> **DATA TO PROCESS**:
══════════

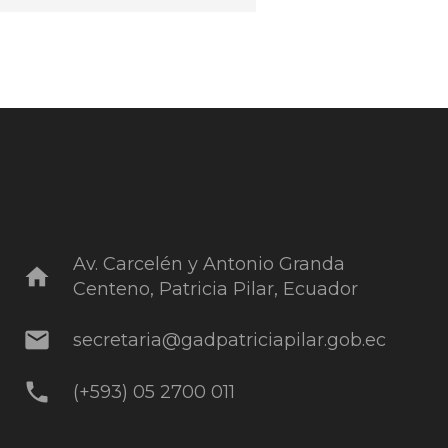
Av. Carcelén y Antonio Granda
home
Centeno, Patricia Pilar, Ecuador
mail
secretaria@gadpatriciapilar.gob.ec
phone
(+593) 05 2700 011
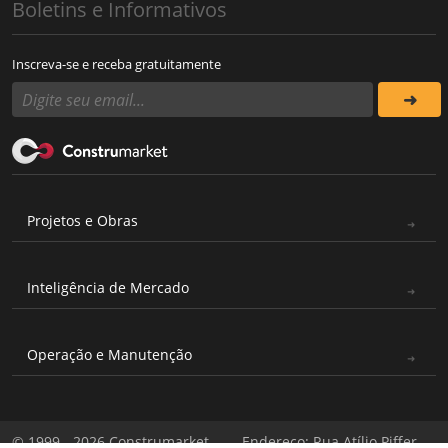
Boletins e Informativos
Inscreva-se e receba gratuitamente
Projetos e Obras
Inteligência de Mercado
Operação e Manutenção
© 1999 - 2026 Construmarket
Endereço: Rua Atílio Piffer,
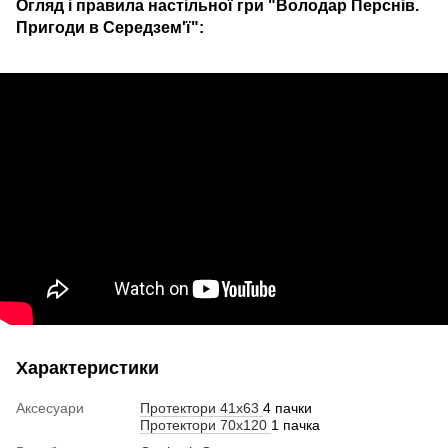
Огляд і правила настільної гри "Володар Перснів.
Пригоди в Середзем'ї":
Характеристики
Аксесуари
Протектори 41х63
4 пачки
Протектори 70х120
1 пачка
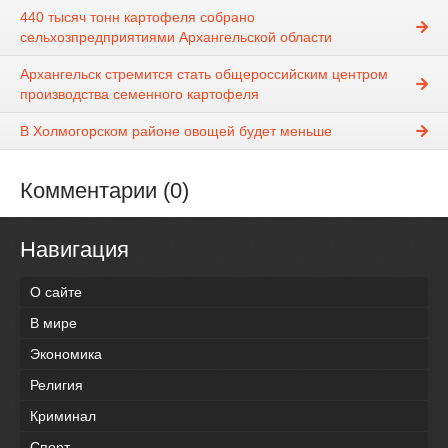
440 тысяч тонн картофеля собрано
сельхозпредприятиями Архангельской области
Архангельск стремится стать общероссийским центром
производства семенного картофеля
В Холмогорском районе овощей будет меньше
Комментарии (0)
Навигация
О сайте
В мире
Экономика
Религия
Криминал
Спорт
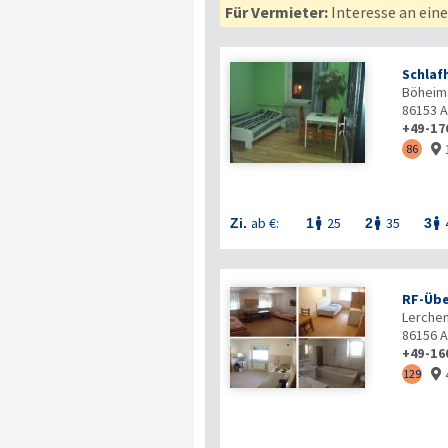
Für Vermieter:
Interesse an ein
Schlaf
Böheim
86153
A
+49-17
86

ab €:
25
35
Zi.
1
2
3



RF-Übe
Lerche
86156
A
+49-16
129

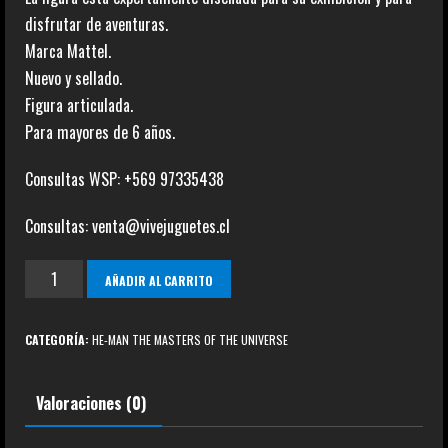
disfrutar de aventuras.
Marca Mattel.
Nuevo y sellado.
Figura articulada.
Para mayores de 6 años.
Consultas WSP: +569 97335438
Consultas: venta@vivejuguetes.cl
Battle
AÑADIR AL CARRITO
Cat
Revelation
CATEGORÍA:
HE-MAN THE MASTERS OF THE UNIVERSE
cantidad
Valoraciones (0)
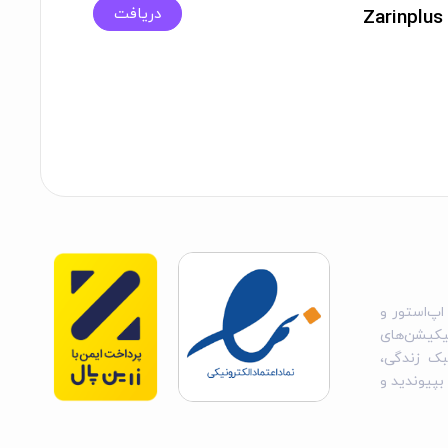
دریافت
Z
اپ‌استور و
یکیشن‌های
بک زندگی،
 بپیوندید و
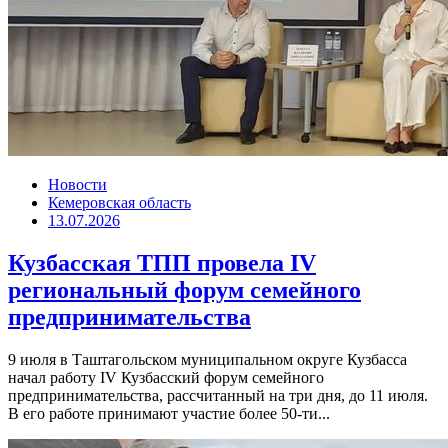
Новости
Кемеровская область
13.07.2026
Кузбасская ТПП провела IV
региональный форум семейного
предпринимательства
9 июля в Таштагольском муниципальном округе Кузбасса
начал работу IV Кузбасский форум семейного
предпринимательства, рассчитанный на три дня, до 11 июля.
В его работе принимают участие более 50-ти...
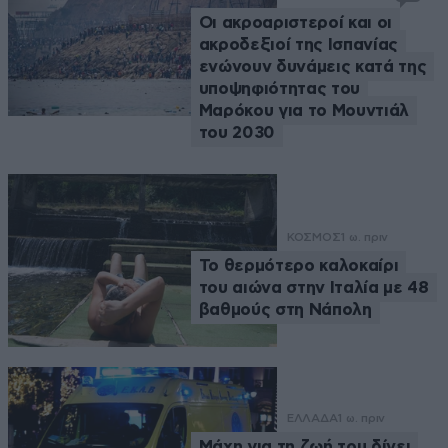
Οι ακροαριστεροί και οι
ακροδεξιοί της Ισπανίας
ενώνουν δυνάμεις κατά της
υποψηφιότητας του
Μαρόκου για το Μουντιάλ
του 2030
ΚΟΣΜΟΣ
1 ω. πριν
Το θερμότερο καλοκαίρι
του αιώνα στην Ιταλία με 48
βαθμούς στη Νάπολη
ΕΛΛΑΔΑ
1 ω. πριν
Μάχη για τη ζωή του δίνει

══════════

> **PROBLEM STATEMENT**: Print the listing exactly, but skip its pictures.

> **ANSWER BOX**:
Av. Carcelén y Antonio Granda
home
Centeno, Patricia Pilar, Ecuador
mail
secretaria@gadpatriciapilar.gob.ec
phone
(+593) 05 2700 011
Boletins e Informativos
Inscreva-se e receba gratuitamente
Projetos e Obras
Inteligência de Mercado
Operação e Manutenção
© 1999 - 2026 Construmarket
Endereço: Rua Atílio Piffer,
Огляд і правила настільної гри "Володар Перснів.
Пригоди в Середзем'ї":
Характеристики
Аксесуари
Протектори 41х63
4 пачки
Протектори 70х120
1 пачка
440 тысяч тонн картофеля собрано
сельхозпредприятиями Архангельской области
Архангельск стремится стать общероссийским центром
производства семенного картофеля
В Холмогорском районе овощей будет меньше
Комментарии (0)
Навигация
О сайте
В мире
Экономика
Религия
Криминал
Спорт
Für Vermieter:
Interesse an ein
Schlaf
Böheim
86153
A
+49-17
86

ab €:
25
35
Zi.
1
2
3



RF-Übe
Lerche
86156
A
+49-16
129

disfrutar de aventuras.
Marca Mattel.
Nuevo y sellado.
Figura articulada.
Para mayores de 6 años.
Consultas WSP: +569 97335438
Consultas: venta@vivejuguetes.cl
Battle
AÑADIR AL CARRITO
Cat
Revelation
CATEGORÍA:
HE-MAN THE MASTERS OF THE UNIVERSE
cantidad
Valoraciones (0)
دریافت
Z
اپ‌استور و
یکیشن‌های
بک زندگی،
 بپیوندید و
Новости
Кемеровская область
13.07.2026
Кузбасская ТПП провела IV
региональный форум семейного
предпринимательства
9 июля в Таштагольском муниципальном округе Кузбасса
начал работу IV Кузбасский форум семейного
предпринимательства, рассчитанный на три дня, до 11 июля.
В его работе принимают участие более 50-ти...
Οι ακροαριστεροί και οι
ακροδεξιοί της Ισπανίας
ενώνουν δυνάμεις κατά της
υποψηφιότητας του
Μαρόκου για το Μουντιάλ
του 2030
ΚΟΣΜΟΣ
1 ω. πριν
Το θερμότερο καλοκαίρι
του αιώνα στην Ιταλία με 48
βαθμούς στη Νάπολη
ΕΛΛΑΔΑ
1 ω. πριν
Μάχη για τη ζωή του δίνει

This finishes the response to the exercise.